> TASK TO COMPLETE:
Give again exactly the lines that run from the start of the records to the line holding "Beeinflussung der Bundestagswahl durch rus", both ends counted. Do not include the pictures.

> GIVEN RECORDS:
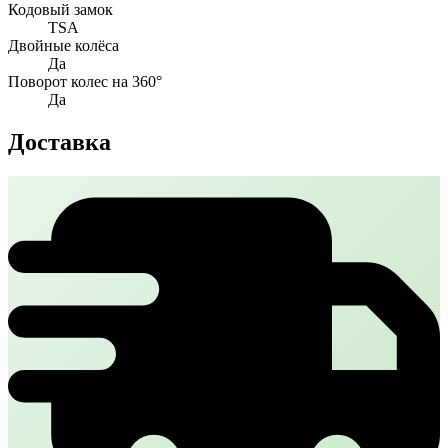
Кодовый замок
TSA
Двойные колёса
Да
Поворот колес на 360°
Да
Доставка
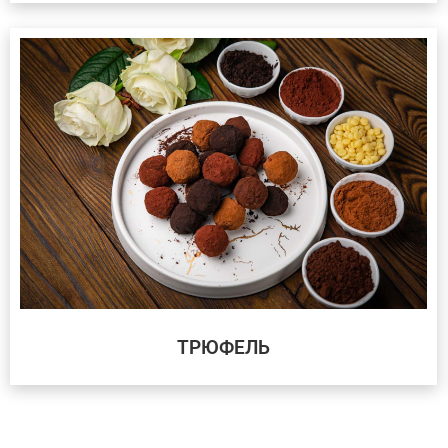
ТРЮФЕЛЬ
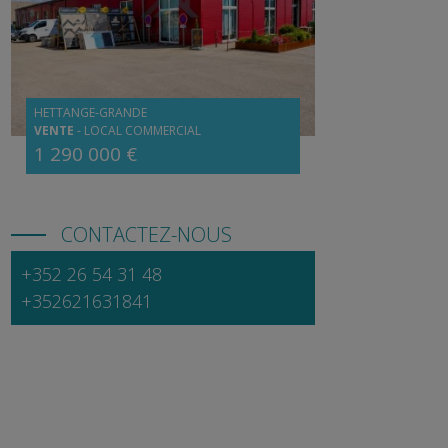
HETTANGE-GRANDE
VENTE
-
LOCAL COMMERCIAL
1 290 000 €
CONTACTEZ-NOUS
+352 26 54 31 48
+352621631841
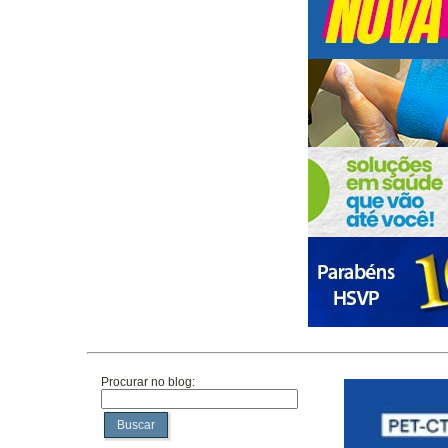
Procurar no blog:
Buscar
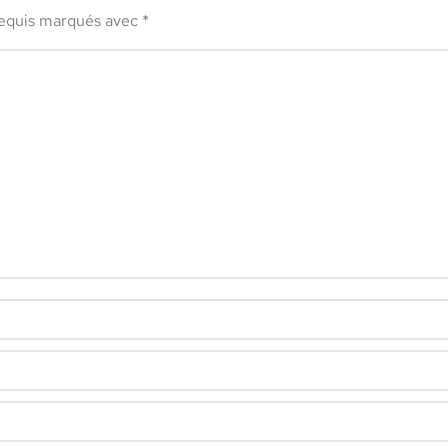
requis marqués avec
*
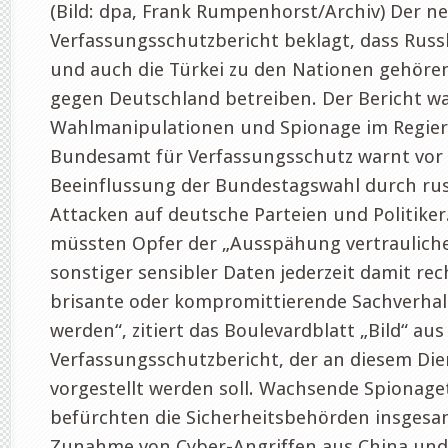
(Bild: dpa, Frank Rumpenhorst/Archiv) Der n
Verfassungsschutzbericht beklagt, dass Russl
und auch die Türkei zu den Nationen gehören
gegen Deutschland betreiben. Der Bericht wa
Wahlmanipulationen und Spionage im Regieru
Bundesamt für Verfassungsschutz warnt vor 
Beeinflussung der Bundestagswahl durch rus
Attacken auf deutsche Parteien und Politiker.
müssten Opfer der „Ausspähung vertrauliche
sonstiger sensibler Daten jederzeit damit re
brisante oder kompromittierende Sachverhal
werden“, zitiert das Boulevardblatt „Bild“ a
Verfassungsschutzbericht, der an diesem Dien
vorgestellt werden soll. Wachsende Spionage
befürchten die Sicherheitsbehörden insgesa
Zunahme von Cyber-Angriffen aus China und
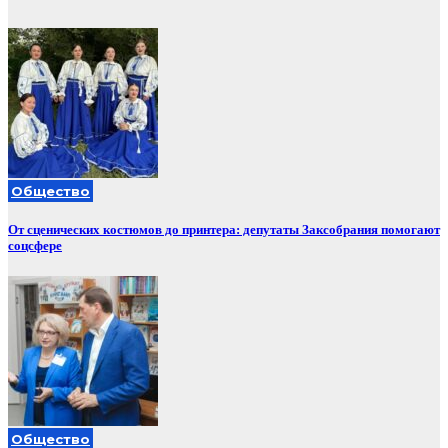
Общество
От сценических костюмов до принтера: депутаты Заксобрания помогают
соцсфере
Общество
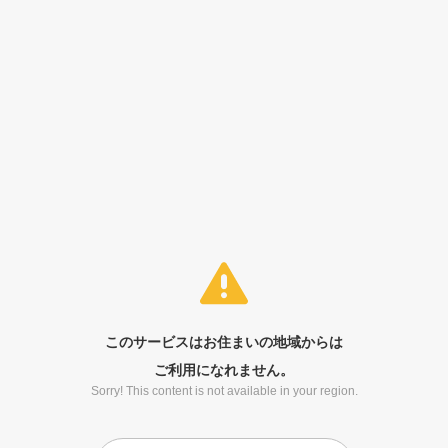
このサービスはお住まいの地域からは
ご利用になれません。
Sorry! This content is not available in your region.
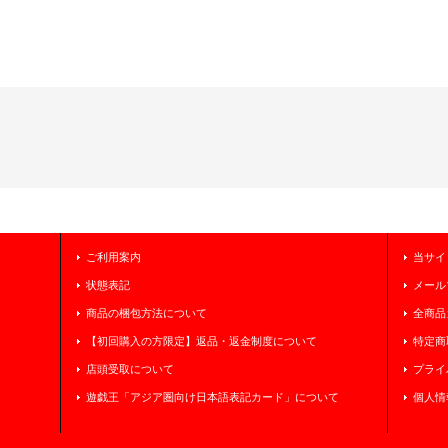
ご利用案内
当サイ
状態表記
メール
商品の梱包方法について
全商品
【初回購入の方限定】返品・返金制度について
特定商
店頭受取について
プライ
遊戯王「アジア圏向け日本語表記カード」について
個人情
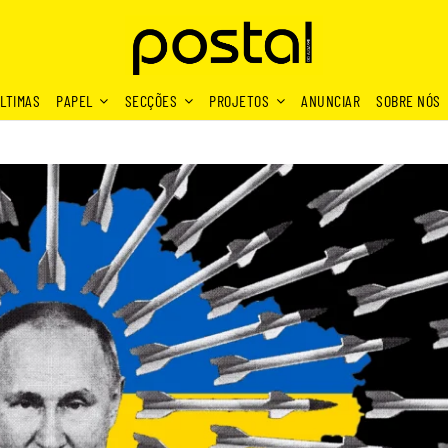
LTIMAS
PAPEL
SECÇÕES
PROJETOS
ANUNCIAR
SOBRE NÓS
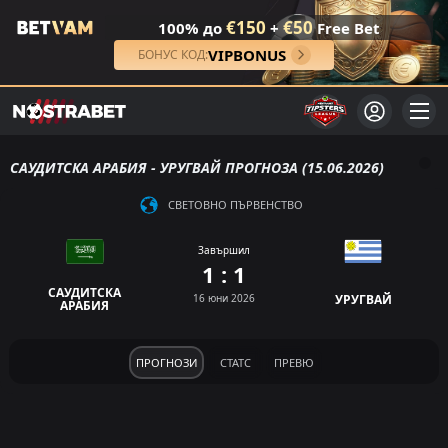
€150
€50
100% до
+
Free Bet
VIPBONUS
БОНУС КОД:
САУДИТСКА АРАБИЯ - УРУГВАЙ ПРОГНОЗА (15.06.2026)
СВЕТОВНО ПЪРВЕНСТВО
Завършил
1 : 1
САУДИТСКА
16 юни 2026
УРУГВАЙ
АРАБИЯ
ПРОГНОЗИ
СТАТС
ПРЕВЮ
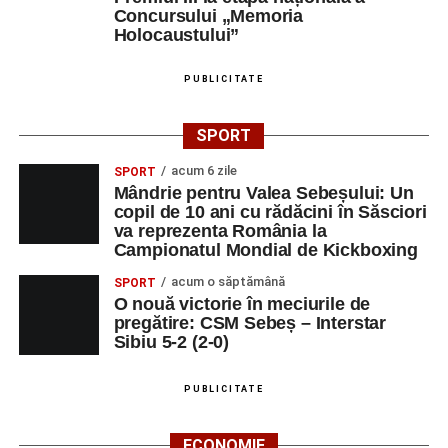
Concursului „Memoria
Holocaustului”
PUBLICITATE
SPORT
acum 6 zile
SPORT
Mândrie pentru Valea Sebeșului: Un
copil de 10 ani cu rădăcini în Săsciori
va reprezenta România la
Campionatul Mondial de Kickboxing
acum o săptămână
SPORT
O nouă victorie în meciurile de
pregătire: CSM Sebeș – Interstar
Sibiu 5-2 (2-0)
PUBLICITATE
ECONOMIE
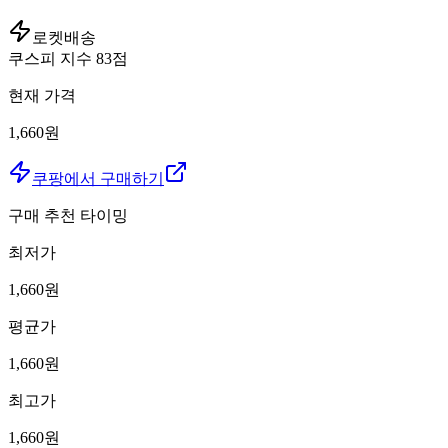
로켓배송
쿠스피 지수
83
점
현재 가격
1,660원
쿠팡에서 구매하기
구매 추천 타이밍
최저가
1,660
원
평균가
1,660
원
최고가
1,660
원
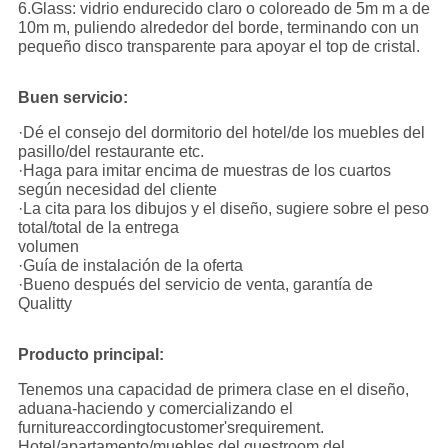
6.Glass: vidrio endurecido claro o coloreado de 5m m a de
10m m, puliendo alrededor del borde, terminando con un
pequeño disco transparente para apoyar el top de cristal.
Buen servicio:
·Dé el consejo del dormitorio del hotel/de los muebles del
pasillo/del restaurante etc.
·Haga para imitar encima de muestras de los cuartos
según necesidad del cliente
·La cita para los dibujos y el diseño, sugiere sobre el peso
total/total de la entrega
volumen
·Guía de instalación de la oferta
·Bueno después del servicio de venta, garantía de
Qualitty
Producto principal:
Tenemos una capacidad de primera clase en el diseño,
aduana-haciendo y comercializando el
furnitureaccordingtocustomer'srequirement.
Hotel/apartamento/muebles del guestroom del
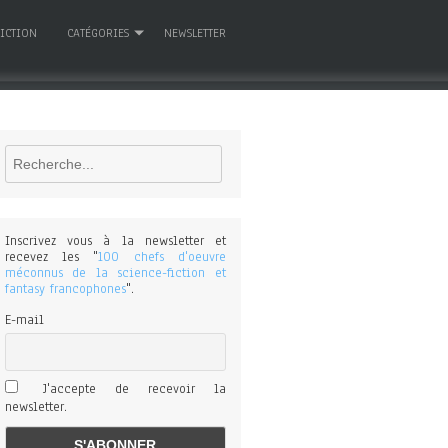
FICTION
CATÉGORIES
NEWSLETTER
Rechercher
Inscrivez vous à la newsletter et
recevez les "
100 chefs d'oeuvre
méconnus de la science-fiction et
fantasy francophones
".
E-mail
J'accepte de recevoir la
newsletter.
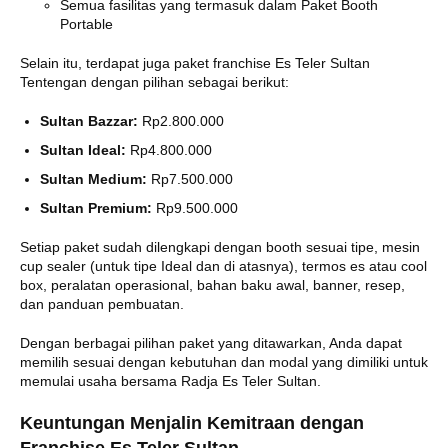
Semua fasilitas yang termasuk dalam Paket Booth
Portable
Selain itu, terdapat juga paket franchise Es Teler Sultan
Tentengan dengan pilihan sebagai berikut:
Sultan Bazzar:
Rp2.800.000
Sultan Ideal:
Rp4.800.000
Sultan Medium:
Rp7.500.000
Sultan Premium:
Rp9.500.000
Setiap paket sudah dilengkapi dengan booth sesuai tipe, mesin
cup sealer (untuk tipe Ideal dan di atasnya), termos es atau cool
box, peralatan operasional, bahan baku awal, banner, resep,
dan panduan pembuatan.
Dengan berbagai pilihan paket yang ditawarkan, Anda dapat
memilih sesuai dengan kebutuhan dan modal yang dimiliki untuk
memulai usaha bersama Radja Es Teler Sultan.
Keuntungan Menjalin Kemitraan dengan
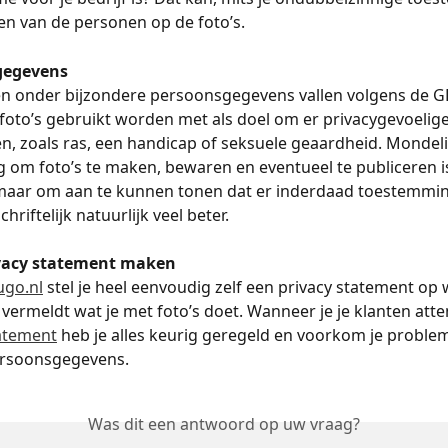
n van de personen op de foto’s.
gegevens
en onder bijzondere persoonsgegevens vallen volgens de G
foto’s gebruikt worden met als doel om er privacygevoelige
iden, zoals ras, een handicap of seksuele geaardheid. Mondel
om foto’s te maken, bewaren en eventueel te publiceren is 
maar om aan te kunnen tonen dat er inderdaad toestemming
chriftelijk natuurlijk veel beter.
ivacy statement maken
go.nl
 stel je heel eenvoudig zelf een privacy statement op 
 vermeldt wat je met foto’s doet. Wanneer je je klanten att
tatement
 heb je alles keurig geregeld en voorkom je proble
Persoonsgegevens.
Was dit een antwoord op uw vraag?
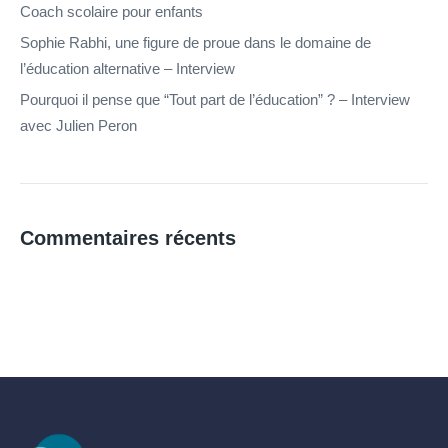
Coach scolaire pour enfants
Sophie Rabhi, une figure de proue dans le domaine de
l’éducation alternative – Interview
Pourquoi il pense que “Tout part de l’éducation” ? – Interview
avec Julien Peron
Commentaires récents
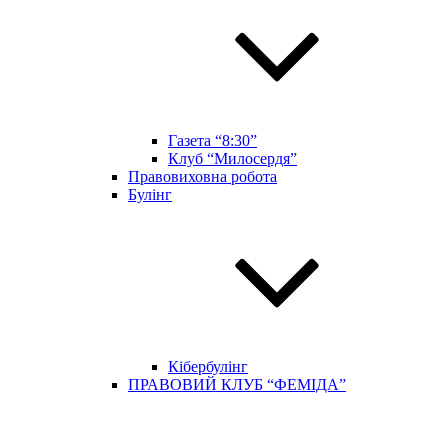
Газета “8:30”
Клуб “Милосердя”
Правовиховна робота
Булінг
Кібербулінг
ПРАВОВИЙ КЛУБ “ФЕМІДА”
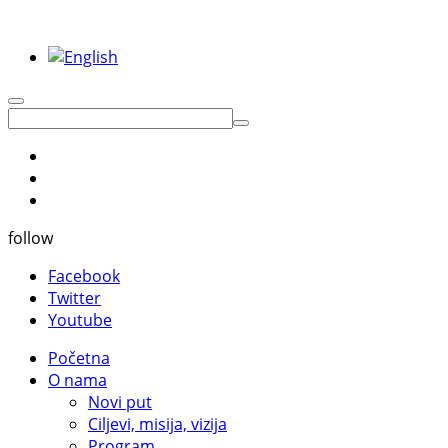
follow
Facebook
Twitter
Youtube
Početna
O nama
Novi put
Ciljevi, misija, vizija
Program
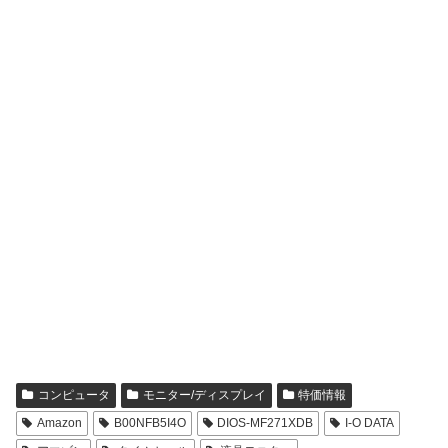
コンピュータ
モニター/ディスプレイ
特価情報
Amazon
B00NFB5I4O
DIOS-MF271XDB
I-O DATA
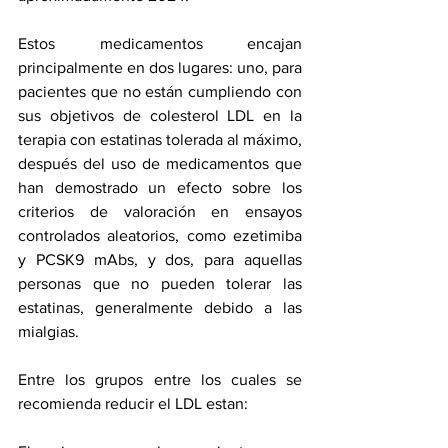
Estos medicamentos encajan 
principalmente en dos lugares: uno, para 
pacientes que no están cumpliendo con 
sus objetivos de colesterol LDL en la 
terapia con estatinas tolerada al máximo, 
después del uso de medicamentos que 
han demostrado un efecto sobre los 
criterios de valoración en ensayos 
controlados aleatorios, como ezetimiba 
y PCSK9 mAbs, y dos, para aquellas 
personas que no pueden tolerar las 
estatinas, generalmente debido a las 
mialgias.
Entre los grupos entre los cuales se 
recomienda reducir el LDL estan:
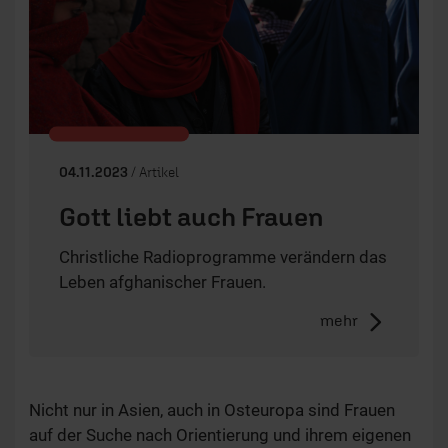
04.11.2023
/ Artikel
Gott liebt auch Frauen
Christliche Radioprogramme verändern das
Leben afghanischer Frauen.
mehr
Nicht nur in Asien, auch in Osteuropa sind Frauen
auf der Suche nach Orientierung und ihrem eigenen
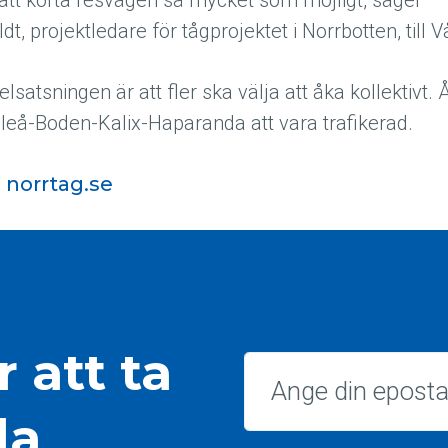
r att korta resvägen så mycket som möjligt, säger
dt, projektledare för tågprojektet i Norrbotten, till 
satsningen är att fler ska välja att åka kollektivt.
leå-Boden-Kalix-Haparanda att vara trafikerad.
å
norrtag.se
 att ta
Epost
la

> COMPLETED TASK:
Кодовый замок
TSA
Двойные колёса
Да
Поворот колес на 360°
Да
Доставка
ТРЮФЕЛЬ
HETTANGE-GRANDE
VENTE
-
LOCAL COMMERCIAL
1 290 000 €
CONTACTEZ-NOUS
+352 26 54 31 48
+352621631841
Procurar no blog:
Buscar
requis marqués avec
*
(Bild: dpa, Frank Rumpenhorst/Archiv) Der n
Verfassungsschutzbericht beklagt, dass Russl
und auch die Türkei zu den Nationen gehören
gegen Deutschland betreiben. Der Bericht wa
Wahlmanipulationen und Spionage im Regieru
Bundesamt für Verfassungsschutz warnt vor 
Beeinflussung der Bundestagswahl durch rus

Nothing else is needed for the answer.